Nevertheless, it’s not enough to report information for the benefit of donors and investors. The relationship between citizens and commercial and government bodies comprises a delicate balance of trust, which reliable reporting strengthens. Without proper accounting practices, especially in the public sector, corruption can thrive. Citizens might come to mistrust their government. And progress might be very slow—if it materializes.

It’s important to remember a simple truth: With sound information, you can make sound decisions. Accountancy empowers the brain trust that low-income countries need. The adoption and implementation of high-quality accountancy standards is the right starting point to guide the private and public sectors on the road to realizing the SDGs by 2030 and beyond.

Alta Prinsloo

Chief Executive Officer

Alta Prinsloo became the Chief Executive Officer of the Pan African Federation of Accountants (PAFA) in 2020. She is an executive who is accomplished in strategic planning, capacity building, program implementation, and partnership development.

Ms. Prinsloo joined the International Auditing and Assurance Standards Board in 2002, and served as deputy director before transitioning to IFAC, where she has served in various executive roles, including governance & nominations, strategic planning, risk management, finance, operations & information technology, human resources, and intellectual property. She has also overseen a wide variety of initiatives, including accountancy capacity building, Accountability. Now. – an initiative focused on transparency and accountability in the public sector, the IFAC Member Compliance program, professional accountants in business and in small- and medium-sized practices, and the Knowledge Gateway.

From 1997 through 2002, Ms. Prinsloo worked at the South African Institute of Chartered Accountants, becoming its technical director in 2000. In 1996, she worked at Amalgamated Banks of South Africa where she was responsible for professional development of the internal audit function. Prior to that, she worked in the national technical and training office of PricewaterhouseCoopers.

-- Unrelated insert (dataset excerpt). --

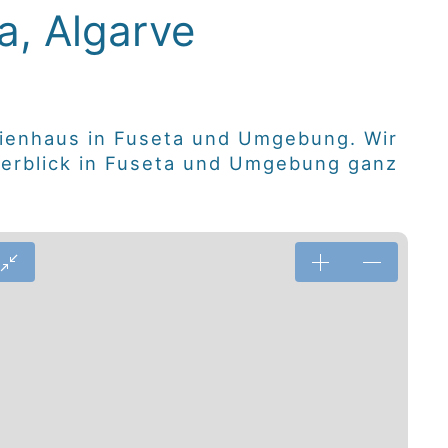
a, Algarve
Ferienhaus in Fuseta und Umgebung. Wir
Meerblick in Fuseta und Umgebung ganz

She is a Professor of Practice in the Department of Commercial Accounting of the University of Johannesburg, serves on the Advisory Board of the School of Accountancy of the University of the Free State, and chairs the Governing Council of the South African Journal of Accounting Research. She also chairs the IPPF Oversight Council of The Global Institute of Internal Auditors and is a member of the Board of the African Society of Association Executives and the ESG Exchange Advisory Committee.